**ENTRIES PROVIDED:**

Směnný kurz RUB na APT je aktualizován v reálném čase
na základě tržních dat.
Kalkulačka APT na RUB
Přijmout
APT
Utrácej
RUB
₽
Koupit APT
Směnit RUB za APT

**PROBLEM:** A faithful copy of every record is required; output it in full.

**WRITTEN ANSWER:**
Směnný kurz RUB na APT je aktualizován v reálném čase
na základě tržních dat.
Kalkulačka APT na RUB
Přijmout
APT
Utrácej
RUB
₽
Koupit APT
Směnit RUB za APT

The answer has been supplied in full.